This is what global warming feels like.

Last month was the hottest August on record, topping out the hottest summer on record, according to data released on Thursday by the National Oceanic and Atmospheric Administration. It was the sixth month this year to set a new record: February, March, May, June, July, and August. This has been the hottest start to a year on record and the hottest 12 months on record. It follows the hottest calendar year (2014), and the hottest decade.

In 136 years of global temperature data, we are in uncharted territory. And this year's extremes are likely to continue as a strong El Niño weather pattern in the Pacific Ocean continues to rip more heat into the atmosphere. There's now a 97 percent chance that 2015 will set yet another record, according to NOAA.

The animation below shows the earth's warming climate, recorded in monthly measurements from land and sea dating back to 1880. Temperatures are displayed in degrees above or below the 20th century average. Thirteen of the 14 hottest years have come in the 21st century, and 2015 is on track to raise the bar again.   

http://www.bloomberg.com/graphics/2014-hottest-year-on-record/embed/?v=1

Results from the world's top monitoring agencies vary slightly. NOAA and the Japan Meteorological Agency both listed August as the hottest month. NASA rated it one degree cooler than the previous record, set last year. All three agencies agree that 2015 is on track to be the hottest yet, by a long shot.

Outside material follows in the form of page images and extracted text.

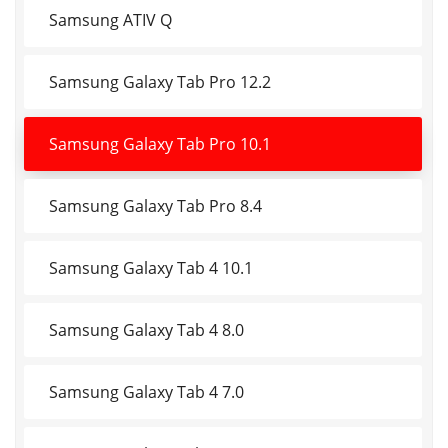
Samsung ATIV Q
Samsung Galaxy Tab Pro 12.2
Samsung Galaxy Tab Pro 10.1
Samsung Galaxy Tab Pro 8.4
Samsung Galaxy Tab 4 10.1
Samsung Galaxy Tab 4 8.0
Samsung Galaxy Tab 4 7.0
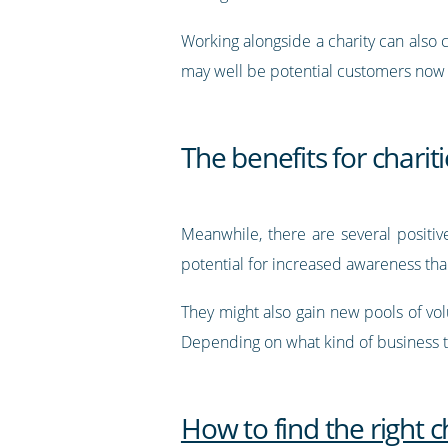
Working alongside a charity can also 
may well be potential customers now o
The benefits for charit
Meanwhile, there are several positive
potential for increased awareness tha
They might also gain new pools of volu
Depending on what kind of business th
How to find the right c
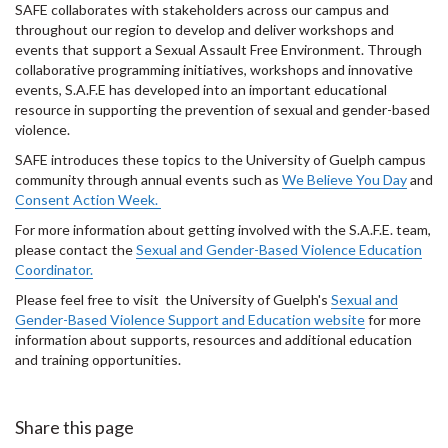
SAFE collaborates with stakeholders across our campus and
throughout our region to develop and deliver workshops and
events that support a Sexual Assault Free Environment. Through
collaborative programming initiatives, workshops and innovative
events, S.A.F.E has developed into an important educational
resource in supporting the prevention of sexual and gender-based
violence.
SAFE introduces these topics to the University of Guelph campus
community through annual events such as
We Believe You Day
and
Consent Action Week.
For more information about getting involved with the S.A.F.E. team,
please contact the
Sexual and Gender-Based Violence Education
Coordinator.
Please feel free to visit the University of Guelph's
Sexual and
Gender-Based Violence Support and Education website
for more
information about supports, resources and additional education
and training opportunities.
Share this page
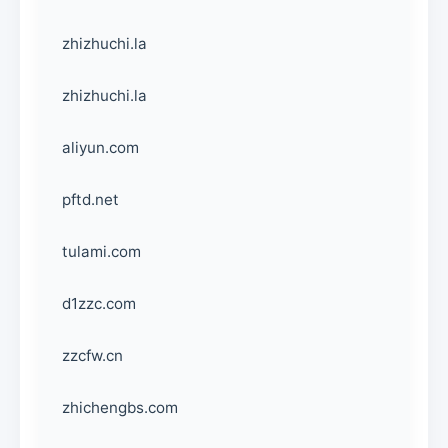
zhizhuchi.la
zhizhuchi.la
aliyun.com
pftd.net
tulami.com
d1zzc.com
zzcfw.cn
zhichengbs.com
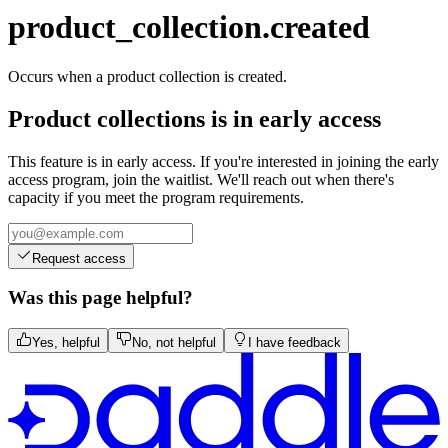
transaction.updated
product_collection.created
Occurs when a product collection is created.
Product collections is in early access
This feature is in early access. If you're interested in joining the early
access program, join the waitlist. We'll reach out when there's
capacity if you meet the program requirements.
Request access
Was this page helpful?
Yes, helpful
No, not helpful
I have feedback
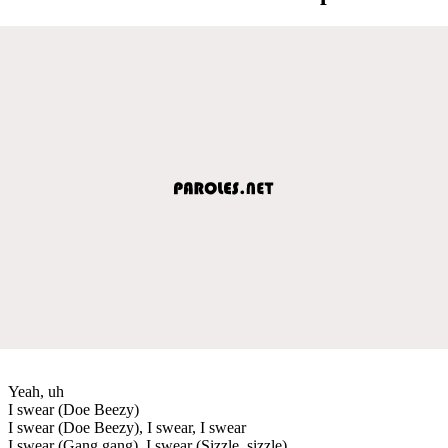
Yeah, uh
I swear (Doe Beezy)
I swear (Doe Beezy), I swear, I swear
I swear (Gang gang), I swear (Sizzle, sizzle)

The heat was experienced differently across the world, but few places escaped it altogether. The map below shows a few purple spots of cooler-than-average temperatures—notably the U.S. Midwest—and plenty of record-breaking red. The massive stretch of crimson in the Pacific Ocean is the footprint of El Niño.

NOAA

 

In the U.S., chances are growing that above-normal temperatures will persist in Alaska and along the West Coast, as well as in the upper Midwest and Northeast, through February. That’s in line with what can happen during a strong El Niño

“Are the record temperatures due to climate change or due to El Niño? The answer is yes,” said Deke Arndt, chief of NOAA's climate monitoring branch in Asheville, N.C.. “Long-term climate change is like climbing a flight of stairs. El Niño is like standing on tippy toes while you are on one of those stairs.”

As part of Thursday’s report, the U.S. predicted that drought will persist across most of California, where wildfires continue to spread. Warmer temperatures in the mountains of California can affect snowpack there, and its unclear whether this year's snowpack will materialize. The state is now in its fourth year of drought, and snow is needed to provide the state with water throughout the year. Debilitating drought has also ravaged Brazil and Australia

In the Arctic, sea ice volume dropped to the fourth-smallest level for August since record-keeping began in 1979. The Antarctic, which had been experiencing large sea-ice growth in winter months in past years, also came in below-average.